Use these 7 steps to resolve conflicts in the workplace:
- Avoid discussing the matter with others in the office
Many people who are involved in personality conflicts try to recruit allies among their coworkers. This can create polarization among coworkers, and it escalates the situation. While you are deeply upset about this, others are not, and most often coworkers are uncomfortable.
This behaviour is disruptive to the organization and makes it more challenging to fix the situation. It’s better to focus on how to de-escalate the conflict instead of firing it up.
- Don’t react on every comment that is irking you
Personality conflicts are inflamed when you go back and forth replying to other people. They know how to push the buttons, and they’ve been doing this for some time.

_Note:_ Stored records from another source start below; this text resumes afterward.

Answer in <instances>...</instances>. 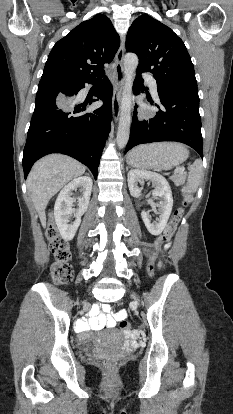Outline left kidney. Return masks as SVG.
I'll use <instances>...</instances> for the list:
<instances>
[{"instance_id":"1","label":"left kidney","mask_w":233,"mask_h":414,"mask_svg":"<svg viewBox=\"0 0 233 414\" xmlns=\"http://www.w3.org/2000/svg\"><path fill=\"white\" fill-rule=\"evenodd\" d=\"M141 180L151 181L155 187L152 194L159 197V203L157 204L159 218L157 222L151 223L148 213L145 210L141 212L147 230L152 235L157 236L164 230L171 214L173 206L172 192L167 180L163 176L151 171L132 169L128 172V187L133 197H137L141 193V189L138 187V182Z\"/></svg>"}]
</instances>
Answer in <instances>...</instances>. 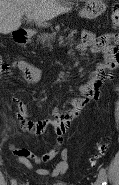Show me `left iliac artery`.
I'll use <instances>...</instances> for the list:
<instances>
[{
  "instance_id": "1",
  "label": "left iliac artery",
  "mask_w": 119,
  "mask_h": 185,
  "mask_svg": "<svg viewBox=\"0 0 119 185\" xmlns=\"http://www.w3.org/2000/svg\"><path fill=\"white\" fill-rule=\"evenodd\" d=\"M100 175H101V177L103 179L102 185H107L108 184L107 183V174H106V170L104 168L100 169Z\"/></svg>"
}]
</instances>
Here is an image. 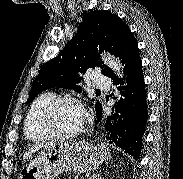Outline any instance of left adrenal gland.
<instances>
[{
    "mask_svg": "<svg viewBox=\"0 0 183 179\" xmlns=\"http://www.w3.org/2000/svg\"><path fill=\"white\" fill-rule=\"evenodd\" d=\"M89 179H102V176L100 174H93Z\"/></svg>",
    "mask_w": 183,
    "mask_h": 179,
    "instance_id": "a2214340",
    "label": "left adrenal gland"
}]
</instances>
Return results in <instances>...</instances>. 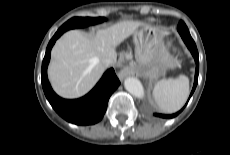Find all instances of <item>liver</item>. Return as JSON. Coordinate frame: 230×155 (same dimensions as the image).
I'll return each instance as SVG.
<instances>
[{"label":"liver","instance_id":"6515ba94","mask_svg":"<svg viewBox=\"0 0 230 155\" xmlns=\"http://www.w3.org/2000/svg\"><path fill=\"white\" fill-rule=\"evenodd\" d=\"M142 25L141 21L123 20L98 30L93 36L79 30L63 34L51 51L48 67V77L55 92L69 99L89 92L105 71L104 59L113 56L115 47Z\"/></svg>","mask_w":230,"mask_h":155}]
</instances>
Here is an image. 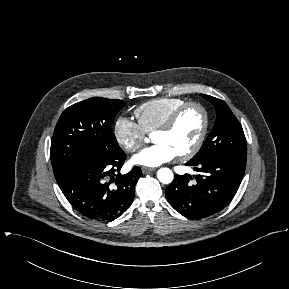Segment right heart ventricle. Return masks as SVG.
<instances>
[{"mask_svg":"<svg viewBox=\"0 0 289 289\" xmlns=\"http://www.w3.org/2000/svg\"><path fill=\"white\" fill-rule=\"evenodd\" d=\"M187 101L182 98H156L138 106L134 114L145 133L154 132L169 116Z\"/></svg>","mask_w":289,"mask_h":289,"instance_id":"right-heart-ventricle-1","label":"right heart ventricle"}]
</instances>
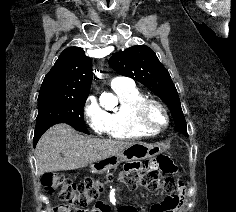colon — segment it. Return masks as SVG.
Masks as SVG:
<instances>
[{
	"label": "colon",
	"instance_id": "1",
	"mask_svg": "<svg viewBox=\"0 0 236 212\" xmlns=\"http://www.w3.org/2000/svg\"><path fill=\"white\" fill-rule=\"evenodd\" d=\"M167 171L173 172L174 165L170 159L162 157L144 163L126 164L119 179L125 186L142 185L150 191L179 195V184L174 178L166 175ZM42 185L48 194H56L64 203L56 209L57 212H83L84 208L98 198L103 189V183L99 180L87 178L76 182L58 173L45 174Z\"/></svg>",
	"mask_w": 236,
	"mask_h": 212
}]
</instances>
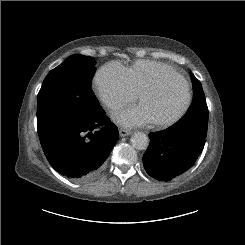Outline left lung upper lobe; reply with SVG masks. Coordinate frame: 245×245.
Here are the masks:
<instances>
[{
  "instance_id": "obj_1",
  "label": "left lung upper lobe",
  "mask_w": 245,
  "mask_h": 245,
  "mask_svg": "<svg viewBox=\"0 0 245 245\" xmlns=\"http://www.w3.org/2000/svg\"><path fill=\"white\" fill-rule=\"evenodd\" d=\"M193 85V102L186 115L170 128L192 130L207 135L208 108L200 81L190 73Z\"/></svg>"
}]
</instances>
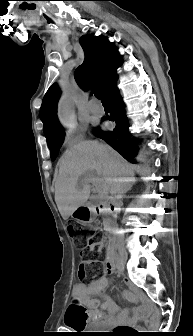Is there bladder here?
<instances>
[{
  "label": "bladder",
  "instance_id": "obj_1",
  "mask_svg": "<svg viewBox=\"0 0 193 336\" xmlns=\"http://www.w3.org/2000/svg\"><path fill=\"white\" fill-rule=\"evenodd\" d=\"M86 329H102L99 323L91 322L84 325Z\"/></svg>",
  "mask_w": 193,
  "mask_h": 336
}]
</instances>
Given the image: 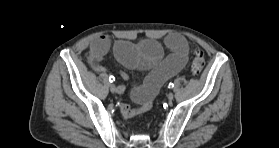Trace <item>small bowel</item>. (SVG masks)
Returning a JSON list of instances; mask_svg holds the SVG:
<instances>
[{"instance_id": "small-bowel-1", "label": "small bowel", "mask_w": 279, "mask_h": 148, "mask_svg": "<svg viewBox=\"0 0 279 148\" xmlns=\"http://www.w3.org/2000/svg\"><path fill=\"white\" fill-rule=\"evenodd\" d=\"M164 42L170 51L167 56H164L161 44L154 40H145L137 45L127 41H118L114 44V53L120 63L129 69L147 72L143 84L134 88L131 92V98L137 104V107L121 105V112L124 117L130 118L147 111L161 86L186 65L189 45L185 37L177 33H171L165 37ZM110 48L111 41L106 35H100L92 40L88 63L95 71H106L101 65V60ZM120 76L127 79V75L123 72L120 73Z\"/></svg>"}]
</instances>
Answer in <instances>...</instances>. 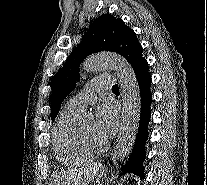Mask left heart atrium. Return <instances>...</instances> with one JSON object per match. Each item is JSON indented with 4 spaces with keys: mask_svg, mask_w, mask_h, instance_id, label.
I'll use <instances>...</instances> for the list:
<instances>
[{
    "mask_svg": "<svg viewBox=\"0 0 207 185\" xmlns=\"http://www.w3.org/2000/svg\"><path fill=\"white\" fill-rule=\"evenodd\" d=\"M119 126L117 107L111 102L100 105L96 110L95 127L105 140L112 138Z\"/></svg>",
    "mask_w": 207,
    "mask_h": 185,
    "instance_id": "left-heart-atrium-1",
    "label": "left heart atrium"
}]
</instances>
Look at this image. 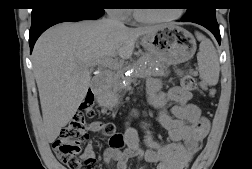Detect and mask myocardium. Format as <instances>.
Returning a JSON list of instances; mask_svg holds the SVG:
<instances>
[{
  "label": "myocardium",
  "mask_w": 252,
  "mask_h": 169,
  "mask_svg": "<svg viewBox=\"0 0 252 169\" xmlns=\"http://www.w3.org/2000/svg\"><path fill=\"white\" fill-rule=\"evenodd\" d=\"M181 10H177V12L162 16V17H155V18H148V17H143L138 13L137 9H133V16L134 18L141 22V23H146V24H152V23H162V22H168L172 20H176L181 17Z\"/></svg>",
  "instance_id": "obj_1"
}]
</instances>
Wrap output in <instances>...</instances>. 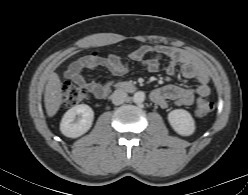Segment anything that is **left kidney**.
<instances>
[{"instance_id": "obj_1", "label": "left kidney", "mask_w": 248, "mask_h": 195, "mask_svg": "<svg viewBox=\"0 0 248 195\" xmlns=\"http://www.w3.org/2000/svg\"><path fill=\"white\" fill-rule=\"evenodd\" d=\"M171 127L182 136H190L195 132V121L191 114L184 109H175L168 114Z\"/></svg>"}]
</instances>
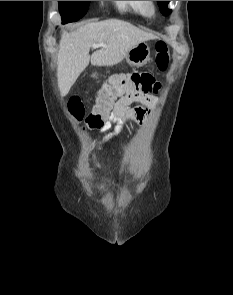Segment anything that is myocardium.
I'll return each instance as SVG.
<instances>
[{"label":"myocardium","mask_w":233,"mask_h":295,"mask_svg":"<svg viewBox=\"0 0 233 295\" xmlns=\"http://www.w3.org/2000/svg\"><path fill=\"white\" fill-rule=\"evenodd\" d=\"M142 10L145 16H153L156 12V5L154 1H142Z\"/></svg>","instance_id":"1"}]
</instances>
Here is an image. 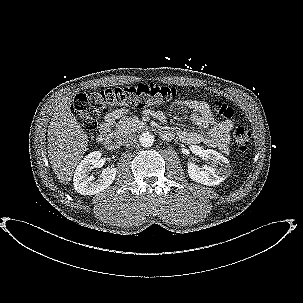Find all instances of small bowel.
<instances>
[{
  "instance_id": "1",
  "label": "small bowel",
  "mask_w": 303,
  "mask_h": 303,
  "mask_svg": "<svg viewBox=\"0 0 303 303\" xmlns=\"http://www.w3.org/2000/svg\"><path fill=\"white\" fill-rule=\"evenodd\" d=\"M181 107H187L192 111V121L200 128L208 129L206 133L188 130H179L177 137L180 141L188 144L203 143L209 147L218 148L223 153L229 151V133L234 123L231 120L218 122L214 117L208 103L200 100H179L174 102L169 113H173ZM128 112L127 108L112 109L100 125L99 132L101 136L107 134L113 126L115 120ZM146 114L152 115L160 122H165L166 116L160 111H146ZM165 133L168 137L172 136V132L167 130Z\"/></svg>"
}]
</instances>
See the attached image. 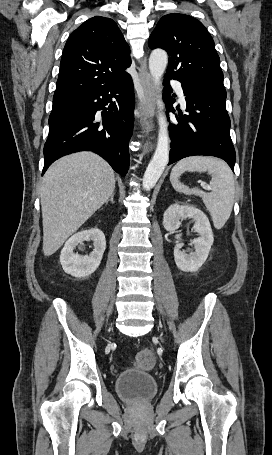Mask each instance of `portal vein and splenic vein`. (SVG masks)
I'll return each mask as SVG.
<instances>
[{
	"label": "portal vein and splenic vein",
	"instance_id": "18ae733b",
	"mask_svg": "<svg viewBox=\"0 0 272 455\" xmlns=\"http://www.w3.org/2000/svg\"><path fill=\"white\" fill-rule=\"evenodd\" d=\"M203 189H209L205 182H200Z\"/></svg>",
	"mask_w": 272,
	"mask_h": 455
}]
</instances>
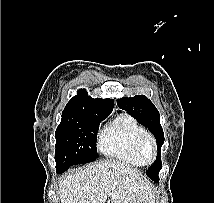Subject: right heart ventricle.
I'll list each match as a JSON object with an SVG mask.
<instances>
[{
    "label": "right heart ventricle",
    "instance_id": "obj_1",
    "mask_svg": "<svg viewBox=\"0 0 214 203\" xmlns=\"http://www.w3.org/2000/svg\"><path fill=\"white\" fill-rule=\"evenodd\" d=\"M146 133L133 117L120 114L99 134V148L107 156L134 166L145 163L137 151L139 139Z\"/></svg>",
    "mask_w": 214,
    "mask_h": 203
}]
</instances>
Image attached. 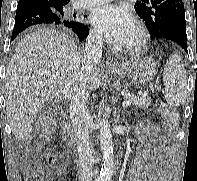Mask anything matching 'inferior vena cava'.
<instances>
[{
	"label": "inferior vena cava",
	"mask_w": 197,
	"mask_h": 181,
	"mask_svg": "<svg viewBox=\"0 0 197 181\" xmlns=\"http://www.w3.org/2000/svg\"><path fill=\"white\" fill-rule=\"evenodd\" d=\"M103 38L97 32H91L87 36L82 70L89 72L98 65L102 57ZM88 89L81 79L75 89L69 106V114L72 119L74 136L77 144L80 175L79 181H92V151L89 143V127L91 124L87 110Z\"/></svg>",
	"instance_id": "obj_1"
}]
</instances>
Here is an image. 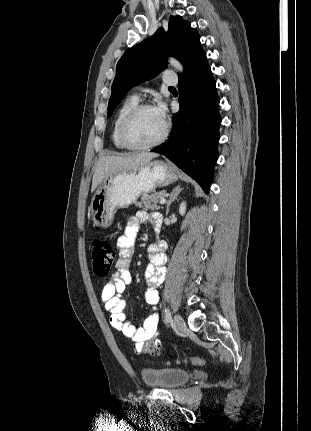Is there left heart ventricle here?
I'll use <instances>...</instances> for the list:
<instances>
[{
	"mask_svg": "<svg viewBox=\"0 0 311 431\" xmlns=\"http://www.w3.org/2000/svg\"><path fill=\"white\" fill-rule=\"evenodd\" d=\"M162 121L153 108L145 110L132 124L130 136L139 144L151 142L158 138L164 130Z\"/></svg>",
	"mask_w": 311,
	"mask_h": 431,
	"instance_id": "obj_1",
	"label": "left heart ventricle"
}]
</instances>
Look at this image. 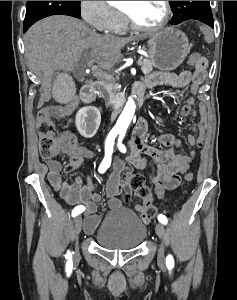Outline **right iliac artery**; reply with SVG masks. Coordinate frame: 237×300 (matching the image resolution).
Masks as SVG:
<instances>
[{"instance_id": "obj_1", "label": "right iliac artery", "mask_w": 237, "mask_h": 300, "mask_svg": "<svg viewBox=\"0 0 237 300\" xmlns=\"http://www.w3.org/2000/svg\"><path fill=\"white\" fill-rule=\"evenodd\" d=\"M118 133H119L118 131H111L107 136L105 142V157L98 168L99 173H104L111 165V155L113 153L114 140L118 135ZM84 210L85 207L83 205L76 206L72 211V217L79 215ZM65 257L71 260L72 254L70 253V251H67Z\"/></svg>"}]
</instances>
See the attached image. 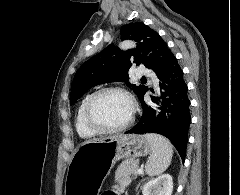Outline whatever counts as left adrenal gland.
<instances>
[{
    "instance_id": "obj_1",
    "label": "left adrenal gland",
    "mask_w": 240,
    "mask_h": 195,
    "mask_svg": "<svg viewBox=\"0 0 240 195\" xmlns=\"http://www.w3.org/2000/svg\"><path fill=\"white\" fill-rule=\"evenodd\" d=\"M142 181H145V179H141V181H139V183H138V185H137V187H136V191H138V189H139V187H140Z\"/></svg>"
}]
</instances>
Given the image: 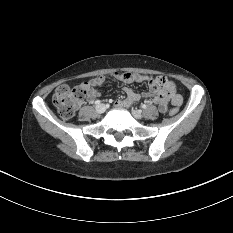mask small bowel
Returning a JSON list of instances; mask_svg holds the SVG:
<instances>
[{
    "label": "small bowel",
    "mask_w": 233,
    "mask_h": 233,
    "mask_svg": "<svg viewBox=\"0 0 233 233\" xmlns=\"http://www.w3.org/2000/svg\"><path fill=\"white\" fill-rule=\"evenodd\" d=\"M111 77L126 84L130 83H147L150 91L145 93H136L132 89L125 87L123 89L125 97L115 102L117 107L127 108L138 102L142 97H153V103L159 108L160 112L165 113L169 108V102L174 106H180L182 99L176 92L178 85L175 81H170L164 76L150 77L143 74L133 73H112ZM106 81V76L101 75L86 83L87 100L93 102L99 96L98 87ZM170 90V91H169Z\"/></svg>",
    "instance_id": "c3829d8e"
}]
</instances>
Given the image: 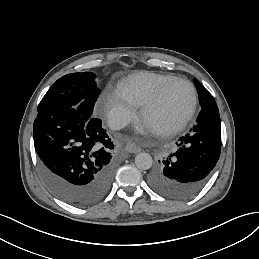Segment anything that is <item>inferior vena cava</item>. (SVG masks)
Returning <instances> with one entry per match:
<instances>
[{
    "label": "inferior vena cava",
    "instance_id": "602c4592",
    "mask_svg": "<svg viewBox=\"0 0 259 259\" xmlns=\"http://www.w3.org/2000/svg\"><path fill=\"white\" fill-rule=\"evenodd\" d=\"M109 126L113 130H120L127 126V118L121 115H114L112 116L109 121Z\"/></svg>",
    "mask_w": 259,
    "mask_h": 259
}]
</instances>
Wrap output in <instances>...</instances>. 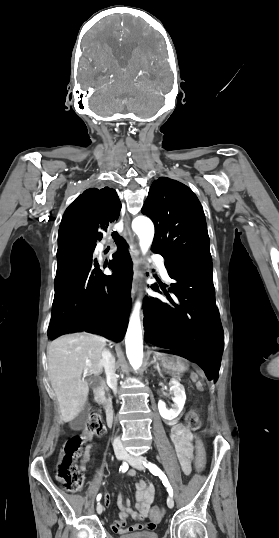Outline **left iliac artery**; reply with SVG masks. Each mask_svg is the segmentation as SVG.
Listing matches in <instances>:
<instances>
[{
	"label": "left iliac artery",
	"instance_id": "left-iliac-artery-1",
	"mask_svg": "<svg viewBox=\"0 0 279 538\" xmlns=\"http://www.w3.org/2000/svg\"><path fill=\"white\" fill-rule=\"evenodd\" d=\"M143 464H144V466L146 468L149 469V471L153 475L159 476V478L162 480L164 486L167 488V491H168L169 495L173 496V489L170 486V483H169L166 475L164 474V472L160 468H158L155 464H153L151 462H144Z\"/></svg>",
	"mask_w": 279,
	"mask_h": 538
}]
</instances>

By not reacting immediately, you allow yourself some time to think about your response, and this delay can lead the other person to feel that you are back down and that they will tend to de-escalate.
- Reflect on Yourself
How do you react to this situation? What part do you play in escalating things? The secret to this is to reflect on what you can do differently! Think of how you can make things better.
If you can work out your role in the situation, you can learn something important about yourself, and you will be able to de-escalate the dispute.
- Focus on the strengths of the other person.
Consider the benefits that the other person brings to your business or your team. When things go wrong, we prefer to concentrate on what doesn’t succeed and all the negatives.
Focusing on the positive helps us at least get back to a neutral area and look at things a little more rationally.
- Use cooperative communication.
Say things like, “I’ve found that we seem to have disagreements. I have some ideas about how we can work together more efficiently, and I’d like to hear your thoughts.” Invite them to be part of the solution and listen to their suggestions. If you’re unable to connect either because you’re too upset or because the other person is, walk away gracefully instead of standing on your ground and causing things to exacerbate.
- Reframe the situation.
For example, the person you’re dealing with is screaming and yelling and wanting to be right! Instead of being frustrated and upset by their unprofessional behaviour, imagine them as a kid wearing a diaper and throwing a temper tantrum. This helps you to take a step back and not get involved.
- Document all interactions in a neutral manner.
It is essential that we keep track of the scuffles. If you are unable to de-escalate the issue early on, take the matter to your direct supervisor or others in your HR department and ask a neutral party to arbitrate the problem.
Conflicts should never be brushed aside. If you are a boss or manager and you have staff involved in a personal dispute, advise them to fix their own problem, even if that doesn’t work! Take the rein of the situation as you have the responsibility of your workplace and employee. When everyone is happy, your work will flow without anyone losing their peace of mind over unnecessary conflicts.